1. Levy of penalty under Section 271(1)(c) of the Income Tax Act.
2. Treatment of gifts received as income from other sources.
3. Reopening of assessment under Section 148 of the Income Tax Act.
4. Validity of survey under Section 133A of the Income Tax Act.
5. Genuine nature of gifts received.

Issue-wise Detailed Analysis:

1. Levy of penalty under Section 271(1)(c) of the Income Tax Act:

The assessee was aggrieved by the confirmation of the levy of penalty under Section 271(1)(c) by the CIT(A). The AO had levied a penalty of Rs. 15.30 lakhs on the grounds that the gifts amounting to Rs. 50 lakhs were treated as income from other sources, stating that the assessee had furnished inaccurate particulars of income and concealed income. The CIT(A) upheld this penalty, drawing support from the Hon'ble Delhi High Court's decision in CIT Vs MAK Data Ltd., which held that voluntary surrender of income to avoid litigation does not preclude the initiation of penalty proceedings. The Tribunal found no reason to interfere with the CIT(A)'s findings and dismissed the assessee's appeal.
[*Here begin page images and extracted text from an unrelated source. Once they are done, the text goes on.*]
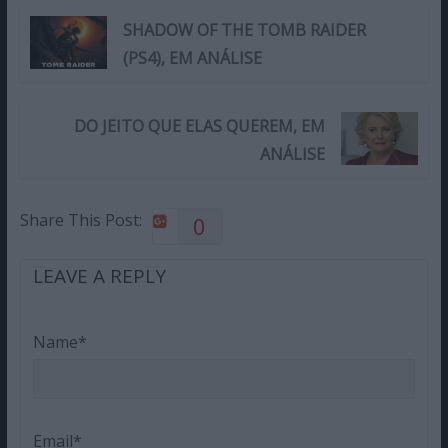
SHADOW OF THE TOMB RAIDER
(PS4), EM ANÁLISE
DO JEITO QUE ELAS QUEREM, EM
ANÁLISE
Share This Post:
0
LEAVE A REPLY
Name*
Email*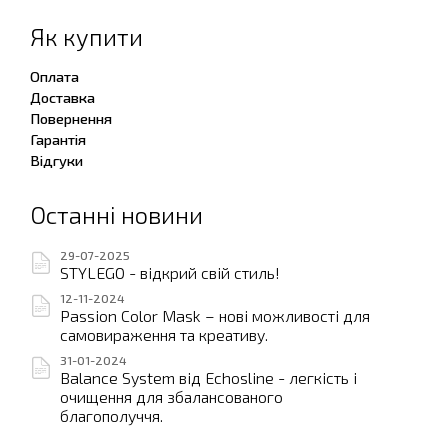
Як купити
Оплата
Доставка
Повернення
Гарантія
Відгуки
Останні новини
29-07-2025
STYLEGO - відкрий свій стиль!
12-11-2024
Passion Color Mask – нові можливості для
самовираження та креативу.
31-01-2024
Balance System від Echosline - легкість і
очищення для збалансованого
благополуччя.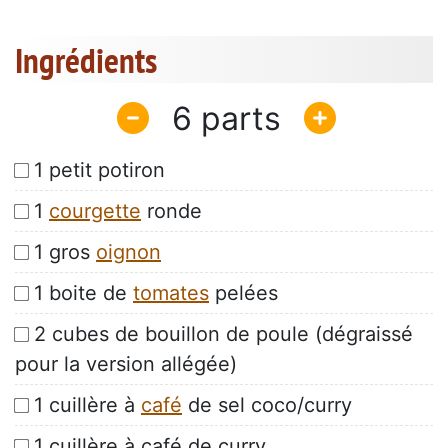
Ingrédients
6
1 petit potiron
1
courgette
ronde
1 gros
oignon
1 boite de
tomates
pelées
2 cubes de bouillon de poule (dégraissé
pour la version allégée)
1 cuillère à
café
de sel coco/curry
1 cuillère à café de curry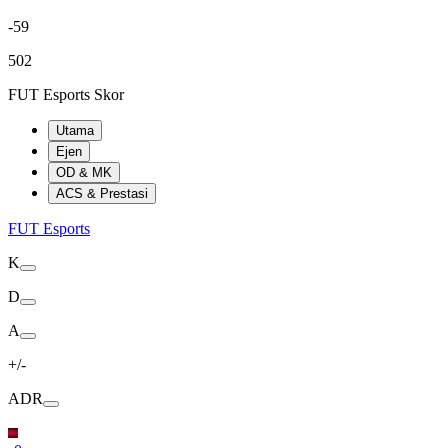
-59
502
FUT Esports Skor
Utama
Ejen
OD & MK
ACS & Prestasi
FUT Esports
K
D
A
+/-
ADR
2. Treatment of gifts received as income from other sources:

The AO treated the gifts amounting to Rs. 50 lakhs received by the assessee as income from other sources, citing that these were accommodation entries and not genuine gifts. The assessee contended that the gifts were genuine but offered them to tax to avoid litigation. The Tribunal upheld the AO's decision, referencing the Hon'ble Supreme Court's ruling in CIT Vs P. Mohanakala, which stated that mere transfer of money through banking channels does not establish the genuineness of gifts, especially when there is no relationship or natural love and affection between the donor and donee.

3. Reopening of assessment under Section 148 of the Income Tax Act:

The assessee's return was reopened under Section 148 following a survey under Section 133A, which revealed that the assessee had received accommodation entries. The assessee requested that the revised income filed in response to the notice under Section 148 be treated as the return filed. The AO's reopening of the assessment was based on the findings from the survey, which indicated that the assessee had not disclosed the true nature of the income. The Tribunal found the reopening justified and upheld the AO's actions.
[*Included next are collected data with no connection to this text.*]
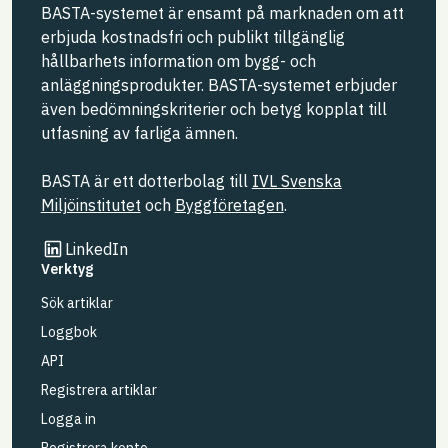
BASTA-systemet är ensamt på marknaden om att
erbjuda kostnadsfri och publikt tillgänglig
hållbarhets information om bygg- och
anläggningsprodukter. BASTA-systemet erbjuder
även bedömningskriterier och betyg kopplat till
utfasning av farliga ämnen.
BASTA är ett dotterbolag till
IVL Svenska
Miljöinstitutet
och
Byggföretagen
.
Länk till annan webbplats
LinkedIn
Verktyg
Sök artiklar
Loggbok
API
Registrera artiklar
Logga in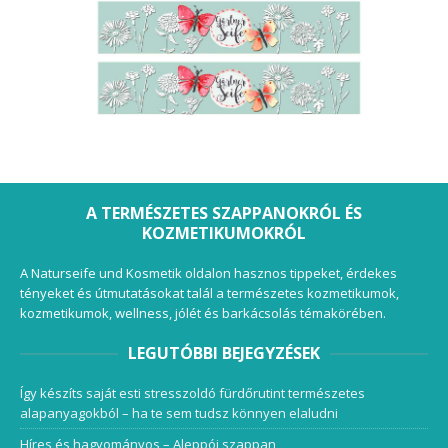
A TERMÉSZETES SZAPPANOKRÓL ÉS
KOZMETIKUMOKRÓL
A Naturseife und Kosmetik oldalon hasznos tippeket, érdekes
tényeket és útmutatásokat talál a természetes kozmetikumok,
kozmetikumok, wellness, jólét és barkácsolás témakörében.
LEGUTÓBBI BEJEGYZÉSEK
Így készíts saját esti stresszoldó fürdőrutint természetes
alapanyagokból – ha te sem tudsz könnyen elaludni
Híres és hagyományos – Aleppói szappan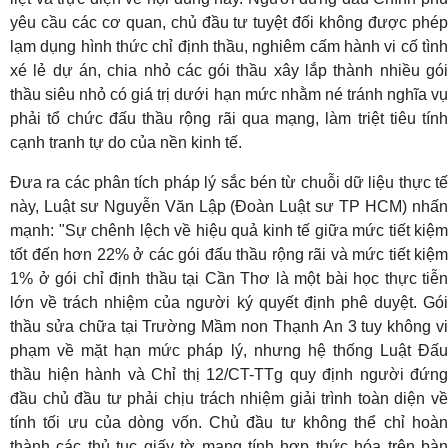
yêu cầu các cơ quan, chủ đầu tư tuyệt đối không được phép
lạm dụng hình thức chỉ định thầu, nghiêm cấm hành vi cố tình
xé lẻ dự án, chia nhỏ các gói thầu xây lắp thành nhiều gói
thầu siêu nhỏ có giá trị dưới hạn mức nhằm né tránh nghĩa vụ
phải tổ chức đấu thầu rộng rãi qua mạng, làm triệt tiêu tính
cạnh tranh tự do của nền kinh tế.
Đưa ra các phân tích pháp lý sắc bén từ chuỗi dữ liệu thực tế
này, Luật sư Nguyễn Văn Lập (Đoàn Luật sư TP HCM) nhấn
mạnh: "Sự chênh lệch về hiệu quả kinh tế giữa mức tiết kiệm
tốt đến hơn 22% ở các gói đấu thầu rộng rãi và mức tiết kiệm
1% ở gói chỉ định thầu tại Cần Thơ là một bài học thực tiễn
lớn về trách nhiệm của người ký quyết định phê duyệt. Gói
thầu sửa chữa tại Trường Mầm non Thạnh An 3 tuy không vi
phạm về mặt hạn mức pháp lý, nhưng hệ thống Luật Đấu
thầu hiện hành và Chỉ thị 12/CT-TTg quy định người đứng
đầu chủ đầu tư phải chịu trách nhiệm giải trình toàn diện về
tính tối ưu của dòng vốn. Chủ đầu tư không thể chỉ hoàn
thành các thủ tục giấy tờ mang tính hợp thức hóa trên bàn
4. Validity of survey under Section 133A of the Income Tax Act:

A survey under Section 133A was conducted at the office premises of M/s. Mahasagar Securities Pvt. Ltd., revealing that the Director, Shri Mukesh M. Choksi, was providing accommodation entries. Further surveys at the business premises of the company where the assessee was a Director confirmed that the assessee had received such entries. The Tribunal noted that the survey findings were crucial in uncovering the true nature of the transactions, validating the survey's role in the assessment proceedings.

5. Genuine nature of gifts received:

The assessee claimed to have received gifts from various parties, which were later offered as income from other sources to avoid litigation. The AO and CIT(A) found these gifts to be accommodation entries without any genuine relationship or natural love and affection between the donors and the assessee. The Tribunal upheld this view, referencing the Hon'ble Supreme Court's decision in CIT Vs MAK Data Ltd., which emphasized that voluntary disclosure to avoid litigation does not negate the concealment of income. The Tribunal dismissed the appeals filed by the assessee and the Revenue, confirming the penalties and additions made by the lower authorities.

Conclusion:

The Tribunal, after considering all the facts and evidence, upheld the findings of the lower authorities, confirming the levy of penalties under Section 271(1)(c) and the treatment of gifts as income from other sources. The appeals filed by the assessee and the Revenue were dismissed, affirming the decisions of the AO and CIT(A).